Asked if there should be an inquiry into the role of British troops, he said: "I think anything that suggests that basic rules of war, conflict and engagement have been broken or that torture has been in any way condoned are extremely serious and need to be looked at.

"People will want to hear what the answer is to what are very, very serious allegations of a nature which I think everybody will find quite shocking."

Lambasting Wikileaks for what they have done rather misses the point. Most of us are less concerned about how this information got into the public domain than we are about whether or not what is detailed here is true.

If this is true then we are dealing with war crimes. It is long past time for the US and UK to seriously look into what was done in Iraq.

And, unlike President Obama, I think that should go all the way to the top, and that the US should look at just who at the to gave the orders for this immoral crap in the first place.

Within the huge leaked archive is contained a batch of secret field reports from the town of Samarra. They corroborate previous allegations that the US military turned over many prisoners to the Wolf Brigade, the feared 2nd battalion of the interior ministry's special commandos.

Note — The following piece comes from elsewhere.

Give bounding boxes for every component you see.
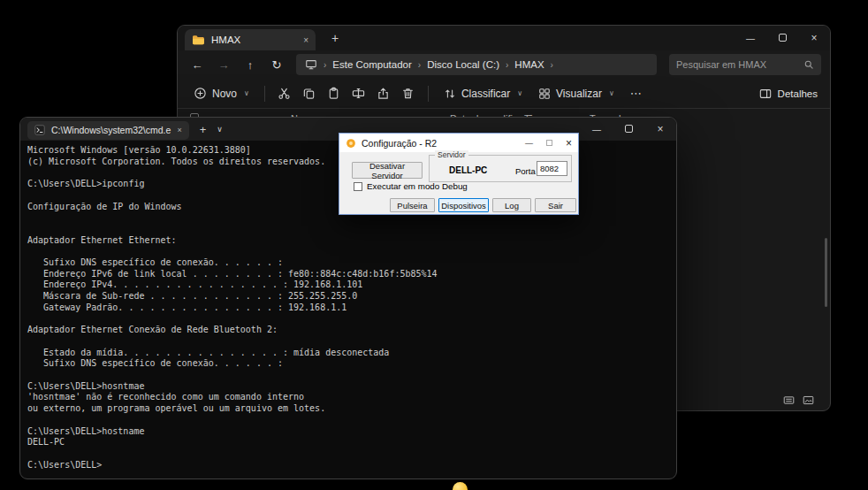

In Samarra, the series of log entries in 2004 and 2005 describe repeated raids by US infantry, who then handed their captives over to the Wolf Brigade for "further questioning". Typical entries read: "All 5 detainees were turned over to Ministry of Interior for further questioning" (from 29 November 2004) and "The detainee was then turned over to the 2nd Ministry of Interior Commando Battalion for further questioning" (30 November 2004).

I have no faith that Obama will not sweep this under the carpet as he has swept the rest of the Bush regime's crimes under the carpet, but we now have the British Deputy Prime Minister saying that an investigation is needed into this. That ought to count for something.